Work to be completed:
Could you filter the records below down to the lines that include the word "click"?

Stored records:
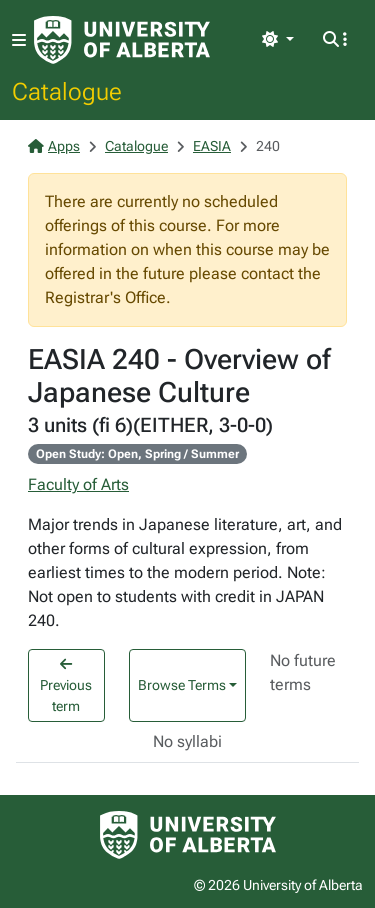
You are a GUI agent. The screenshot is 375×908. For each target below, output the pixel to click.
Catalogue (67, 91)
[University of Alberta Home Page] (122, 40)
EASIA (212, 146)
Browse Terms (182, 685)
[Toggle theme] (278, 40)
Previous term (66, 685)
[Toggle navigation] (19, 40)
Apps (54, 146)
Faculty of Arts (78, 484)
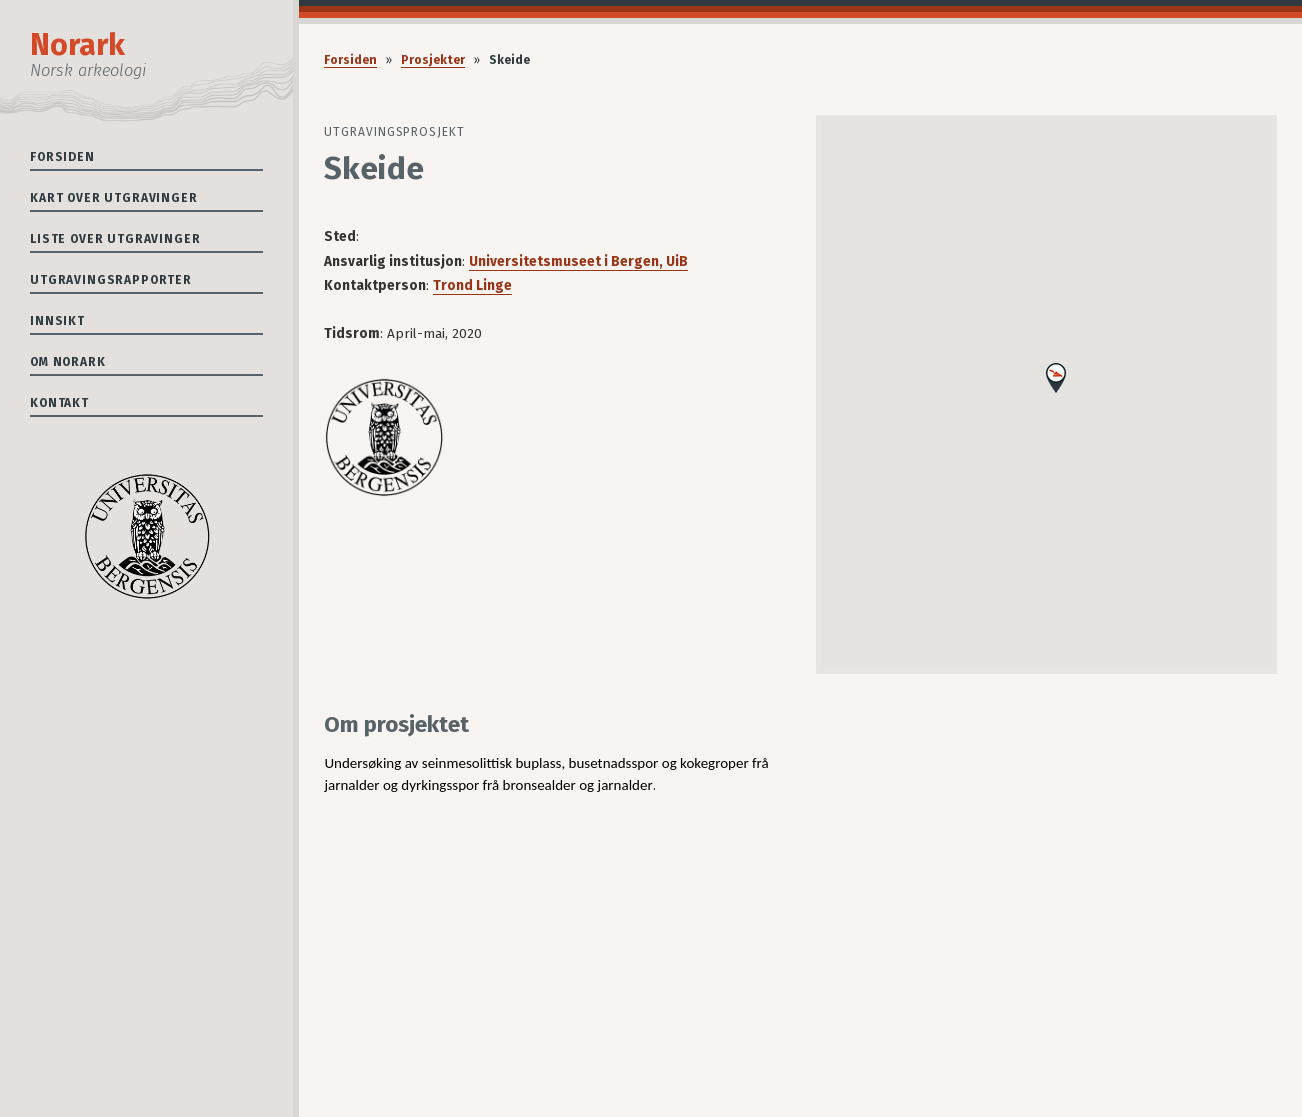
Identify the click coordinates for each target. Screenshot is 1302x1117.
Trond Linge (472, 285)
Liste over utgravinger (115, 239)
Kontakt (59, 403)
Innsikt (57, 321)
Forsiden (62, 157)
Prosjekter (433, 60)
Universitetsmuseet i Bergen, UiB (578, 261)
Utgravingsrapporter (111, 280)
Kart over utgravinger (114, 198)
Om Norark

Task response:
You are a GUI agent. The screenshot is 375×908. For each target below, output the pixel to click.
Identify the click coordinates for each target. Screenshot is 1302x1117.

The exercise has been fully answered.